Mario’s analyses of this and other chapters in the guerrillas’ struggle, in this book as well as another of his major works, The Rifles of October, constitute the most serious and enlightening questioning of the conceptual and ideological foundations of the Guatemalan left’s actions during the 70s and 80s. Payeras provides the keys to understanding the failure of the guerrillas’ revolutionary project. Confronting the political and military power of the plantation state with a military apparatus detached from the political action of the masses was an effort in superhuman heroism that could not, on its own, lead to victory. This is the book’s fundamental lesson.

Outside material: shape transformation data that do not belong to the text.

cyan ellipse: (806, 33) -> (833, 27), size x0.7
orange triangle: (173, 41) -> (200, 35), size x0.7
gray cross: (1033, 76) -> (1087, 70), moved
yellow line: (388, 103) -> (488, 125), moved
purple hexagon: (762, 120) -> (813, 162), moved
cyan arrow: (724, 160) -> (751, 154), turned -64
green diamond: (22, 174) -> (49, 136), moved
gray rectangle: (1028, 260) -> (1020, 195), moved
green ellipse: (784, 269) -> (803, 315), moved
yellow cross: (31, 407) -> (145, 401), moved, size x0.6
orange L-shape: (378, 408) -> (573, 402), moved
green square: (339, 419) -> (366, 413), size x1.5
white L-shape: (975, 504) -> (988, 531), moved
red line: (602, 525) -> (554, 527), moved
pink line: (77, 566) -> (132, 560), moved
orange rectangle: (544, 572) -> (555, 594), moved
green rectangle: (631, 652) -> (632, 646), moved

Even today Mario’s critical theory evokes reactions saturated with displeasure and contempt. In their moment, criticisms from Mario and his compatriots of the Octubre Revolucionario movement, which broke away from the EGP in 1984 for philisophical reasons, represented a radical commitment to moral consistency, courage, and seriousness because they focused on self-criticism and the movement’s own errors. Today they remain a central contribution to the necessary but still incomplete examination of the proper role and direction of the Guatemalan left.

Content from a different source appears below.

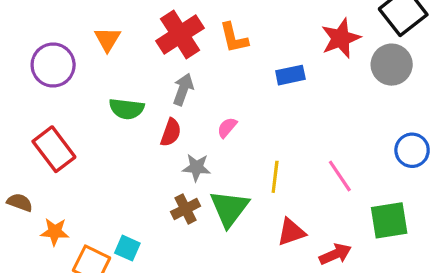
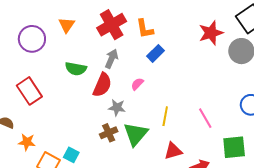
blue rectangle: (290, 75) -> (155, 53), moved, turned -36
red semicircle: (171, 132) -> (102, 85), size x1.4

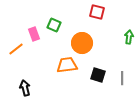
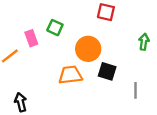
black square: (98, 75) -> (107, 71), moved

Rereading these pages fills me with nostalgia for the certainties that compelled so many to risk everything for the sake of revolution. The sacrifice and will to fight, the secrecy and the renunciation of any hope of a normal life, the faith through the intensest tests of revolutionary values, the inspiration gained from models of successful socialism, the solidarity between ordinary people and our compatriots were all real and indisputable. But in this new century they have evaporated into mist. New collections of the works of Mario Payeras have appeared just in time.
Yes, we lost. The lust for gold and its bloody brillance triumphed. With the defeat of the revolutionaries everyone lost, including those naive victors who proclaim victory after victory in invasion after invasion, as the rich hoard more and the poor suffer dearly in a global whirlwind of greed. They call it globalization and the free market. Their spokesmen call themselves liberals as in their zeal for theft they appropriate even our vocabulary. They calculate how long the oil will last, while we ask how long the injustice will last.
And we see that the problems of the city that he described still exist; inequality, racism, pollution, and violence are still problems without solutions. It is fundamentally important to study, analyze, and understand the successes and the failures of those who have already tried.